**Data for the task**
___

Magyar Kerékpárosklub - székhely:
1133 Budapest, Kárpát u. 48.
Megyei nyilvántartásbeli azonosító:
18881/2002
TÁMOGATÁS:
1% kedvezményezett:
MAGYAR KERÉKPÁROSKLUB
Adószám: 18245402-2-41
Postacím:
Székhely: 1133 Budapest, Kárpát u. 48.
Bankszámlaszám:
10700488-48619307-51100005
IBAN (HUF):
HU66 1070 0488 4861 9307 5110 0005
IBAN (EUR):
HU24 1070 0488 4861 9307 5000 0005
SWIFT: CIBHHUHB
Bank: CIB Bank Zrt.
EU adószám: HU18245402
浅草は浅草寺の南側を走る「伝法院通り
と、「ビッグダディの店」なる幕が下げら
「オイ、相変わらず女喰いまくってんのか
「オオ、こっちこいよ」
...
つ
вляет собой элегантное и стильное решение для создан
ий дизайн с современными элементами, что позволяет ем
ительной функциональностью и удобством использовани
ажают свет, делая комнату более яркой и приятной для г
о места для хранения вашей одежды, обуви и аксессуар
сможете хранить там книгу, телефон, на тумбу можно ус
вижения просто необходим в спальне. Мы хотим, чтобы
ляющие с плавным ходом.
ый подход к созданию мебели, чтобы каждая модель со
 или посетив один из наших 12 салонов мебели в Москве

___

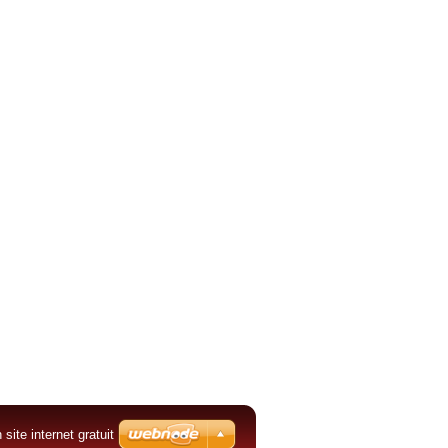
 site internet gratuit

___

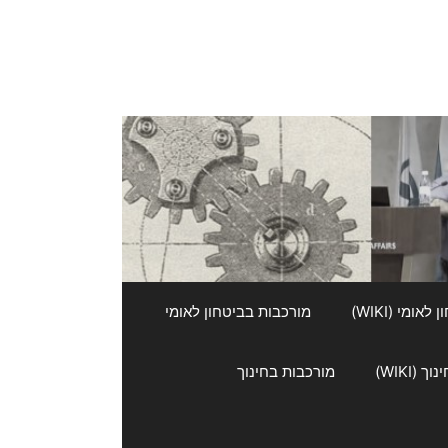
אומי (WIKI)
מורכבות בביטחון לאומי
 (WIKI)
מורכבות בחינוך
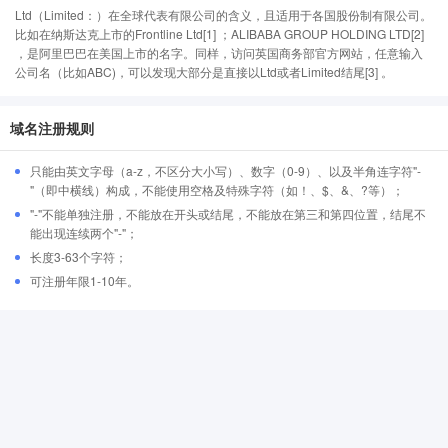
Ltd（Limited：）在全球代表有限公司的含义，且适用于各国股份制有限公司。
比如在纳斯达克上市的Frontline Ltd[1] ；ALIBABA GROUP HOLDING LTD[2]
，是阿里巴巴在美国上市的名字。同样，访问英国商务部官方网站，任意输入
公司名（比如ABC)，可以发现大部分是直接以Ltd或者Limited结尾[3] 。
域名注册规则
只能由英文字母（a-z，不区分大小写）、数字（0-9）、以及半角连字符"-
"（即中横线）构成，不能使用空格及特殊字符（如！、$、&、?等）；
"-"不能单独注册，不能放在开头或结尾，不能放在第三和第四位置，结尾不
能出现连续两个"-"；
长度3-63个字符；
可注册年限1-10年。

___

**Problem requirements**
In the listing above, find the line containing "ый подход к" and the line containing "или посетив один", then quote both, plus every line between them, exactly as written.

**Written response**
ый подход к созданию мебели, чтобы каждая модель со
 или посетив один из наших 12 салонов мебели в Москве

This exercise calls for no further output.